7. What Runway Cannot Do Well (Yet)
It's worth being honest about the limitations, because the demos can make it look more capable than the day-to-day experience sometimes is.
Consistent characters across multiple clips is still a genuine challenge. Generate a person in one clip, then try to generate the same person doing something different in the next clip — they won't look the same. This is a fundamental limitation of current video generation models and it constrains narrative use significantly.
Hands and text are still problem areas, as they are with most AI image and video generation. Anything requiring precise physical accuracy — surgery, detailed technical work, specific signage — tends to look wrong.
And ten seconds is a short clip. Building anything with narrative continuity still requires stitching together many short generations and accepting that the visual consistency will be imperfect.
Conclusion
Runway is the most complete AI video tool available right now for working creators. It's not the cheapest option, and it won't replace a full production crew for anything requiring narrative consistency or precise character control. But for b-roll, visual experimentation, stylized content, and things that would simply cost too much to film practically, it's become a legitimate part of professional creative workflows.

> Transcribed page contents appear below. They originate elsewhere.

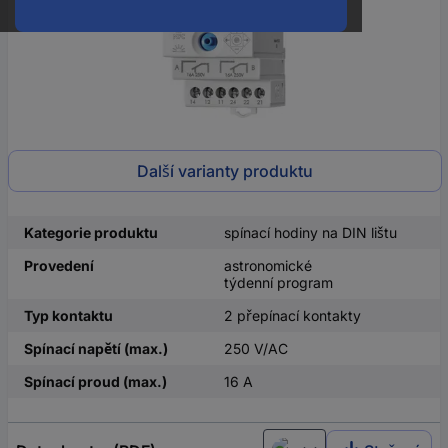
Další varianty produktu
Kategorie produktu
spínací hodiny na DIN lištu
Provedení
astronomické
týdenní program
Typ kontaktu
2 přepínací kontakty
Spínací napětí (max.)
250 V/AC
Spínací proud (max.)
16 A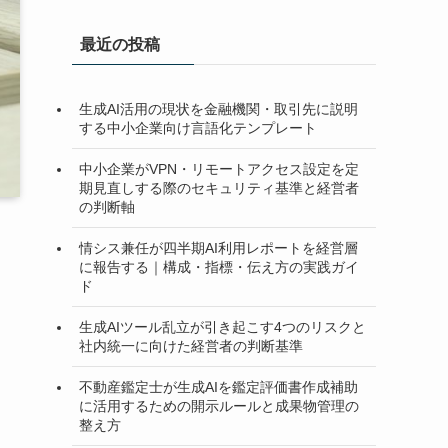
最近の投稿
生成AI活用の現状を金融機関・取引先に説明
する中小企業向け言語化テンプレート
中小企業がVPN・リモートアクセス設定を定
期見直しする際のセキュリティ基準と経営者
の判断軸
情シス兼任が四半期AI利用レポートを経営層
に報告する｜構成・指標・伝え方の実践ガイ
ド
生成AIツール乱立が引き起こす4つのリスクと
社内統一に向けた経営者の判断基準
不動産鑑定士が生成AIを鑑定評価書作成補助
に活用するための開示ルールと成果物管理の
整え方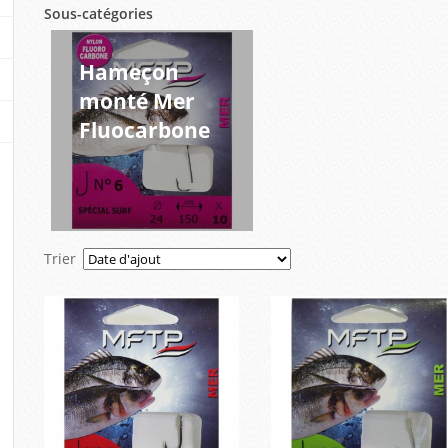
Sous-catégories
Hameçon
monté Mer
Fluocarbone
Trier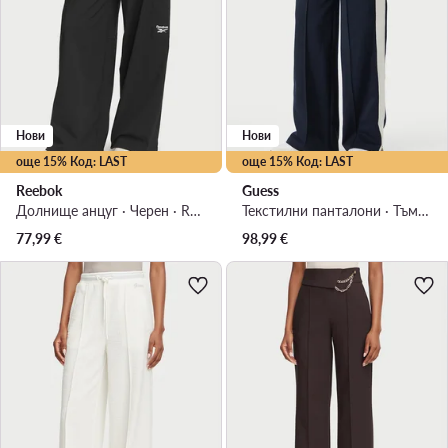
Нови
Нови
още 15% Код: LAST
още 15% Код: LAST
Reebok
Guess
Долнище анцуг · Черен · Relaxed Fit
Текстилни панталони · Тъмносин · Relaxed Fit
77,99
€
98,99
€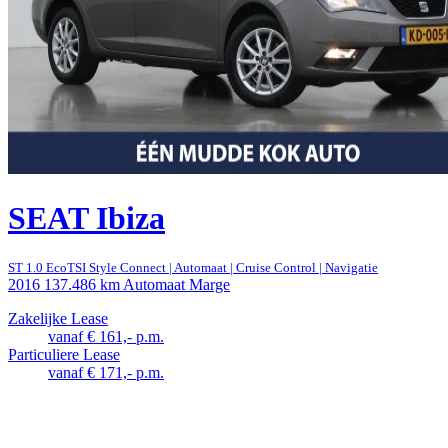
SEAT Ibiza
ST 1.0 EcoTSI Style Connect | Automaat | Cruise Control | Navigatie
2016
137.486 km
Automaat
Marge
Zakelijke Lease
vanaf € 161,- p.m.
Particuliere Lease
vanaf € 171,- p.m.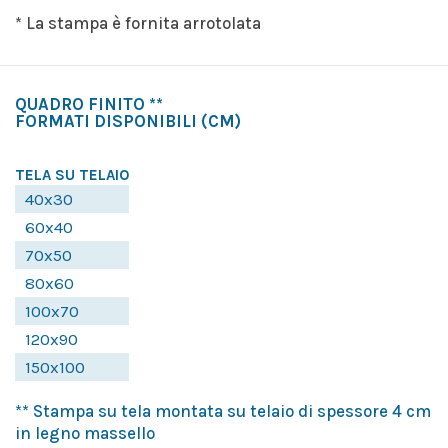
* La stampa è fornita arrotolata
QUADRO FINITO **
FORMATI DISPONIBILI
(CM)
TELA SU TELAIO
40x30
60x40
70x50
80x60
100x70
120x90
150x100
** Stampa su tela montata su telaio di spessore 4 cm
in legno massello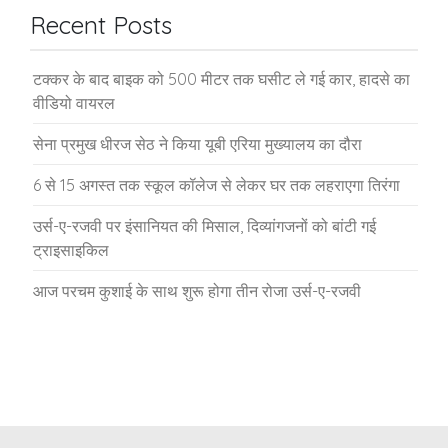
Recent Posts
टक्कर के बाद बाइक को 500 मीटर तक घसीट ले गई कार, हादसे का
वीडियो वायरल
सेना प्रमुख धीरज सेठ ने किया यूबी एरिया मुख्यालय का दौरा
6 से 15 अगस्त तक स्कूल कॉलेज से लेकर घर तक लहराएगा तिरंगा
उर्स-ए-रजवी पर इंसानियत की मिसाल, दिव्यांगजनों को बांटी गई
ट्राइसाइकिल
आज परचम कुशाई के साथ शुरू होगा तीन रोजा उर्स-ए-रजवी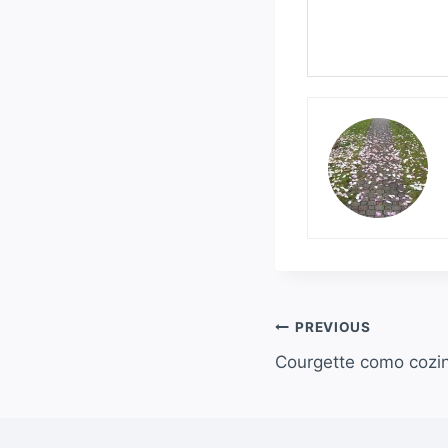
Navegação
PREVIOUS
Courgette como cozi
de
artigos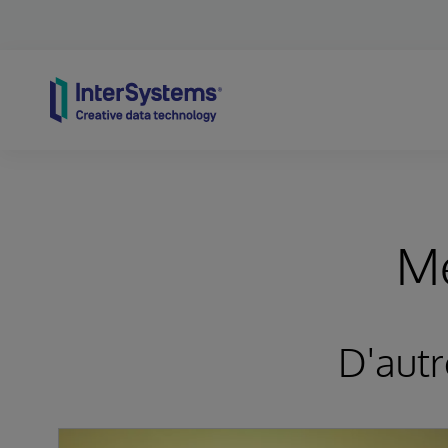
Skip to content
M
D'autr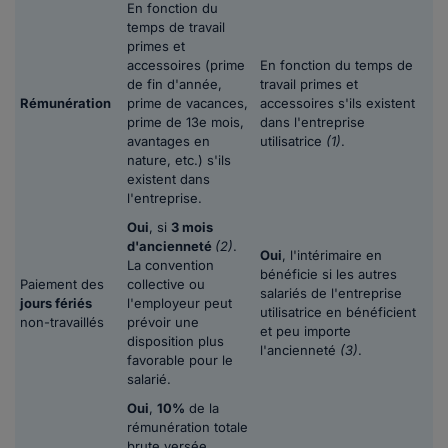
En fonction du
temps de travail
primes et
accessoires (prime
En fonction du temps de
de fin d'année,
travail primes et
Rémunération
prime de vacances,
accessoires s'ils existent
prime de 13e mois,
dans l'entreprise
avantages en
utilisatrice
(1)
.
nature, etc.) s'ils
existent dans
l'entreprise.
Oui
, si
3 mois
d'ancienneté
(2)
.
Oui
, l'intérimaire en
La convention
bénéficie si les autres
Paiement des
collective ou
salariés de l'entreprise
jours fériés
l'employeur peut
utilisatrice en bénéficient
non-travaillés
prévoir une
et peu importe
disposition plus
l'ancienneté
(3)
.
favorable pour le
salarié.
Oui
,
10%
de la
rémunération totale
brute versée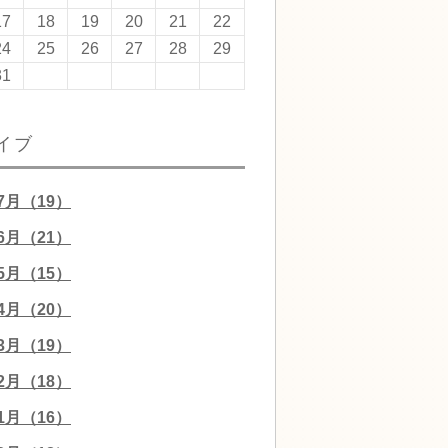
17
18
19
20
21
22
24
25
26
27
28
29
31
イブ
07月（19）
06月（21）
05月（15）
04月（20）
03月（19）
02月（18）
01月（16）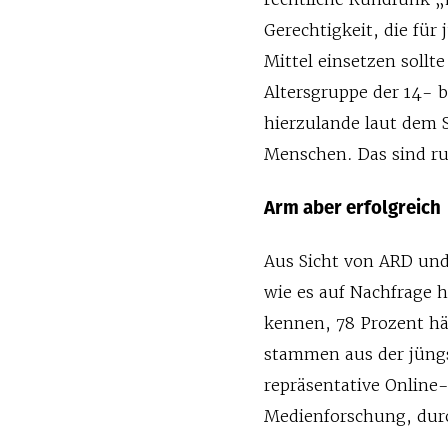
Gerechtigkeit, die für
Mittel einsetzen sollte
Altersgruppe der 14- b
hierzulande laut dem 
Menschen. Das sind ru
Arm aber erfolgreich
Aus Sicht von ARD und
wie es auf Nachfrage 
kennen, 78 Prozent hä
stammen aus der jüng
repräsentative Onlin
Medienforschung, dur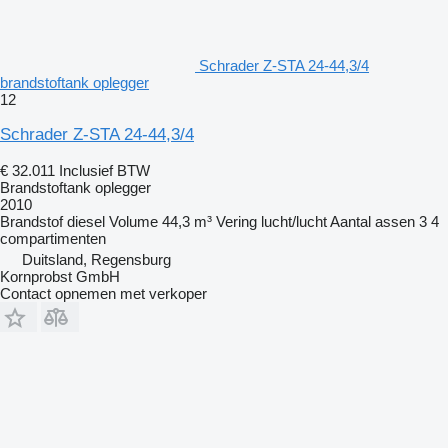
Schrader Z-STA 24-44,3/4
brandstoftank oplegger
12
Schrader Z-STA 24-44,3/4
€ 32.011
Inclusief BTW
Brandstoftank oplegger
2010
Brandstof
diesel
Volume
44,3 m³
Vering
lucht/lucht
Aantal assen
3
4
compartimenten
Duitsland, Regensburg
Kornprobst GmbH
Contact opnemen met verkoper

The free tier is enough to get a real sense of what it can do. Spend an afternoon with it before deciding whether the subscription makes sense for your work.
FAQ
Q: Is Runway ML free to use?
A: Runway offers a free tier with limited credits on signup, enough to experiment with the tool. Paid plans start at around $12/month for regular use. Credits are consumed each time you generate video.
Q: What is Runway ML used for?
A: Runway is used for AI video generation, video editing, background removal, style transfer, and motion capture. It's used by filmmakers, content creators, music video directors, and advertising agencies for both production work and creative experimentation.
Q: How is Runway different from Sora?
A: Runway is a full creative suite with editing tools, inpainting, background removal, and motion capture alongside video generation. Sora is primarily a video generation model focused on producing longer, high-quality clips. Runway has a longer track record in professional production; Sora generates longer clips but has fewer surrounding tools.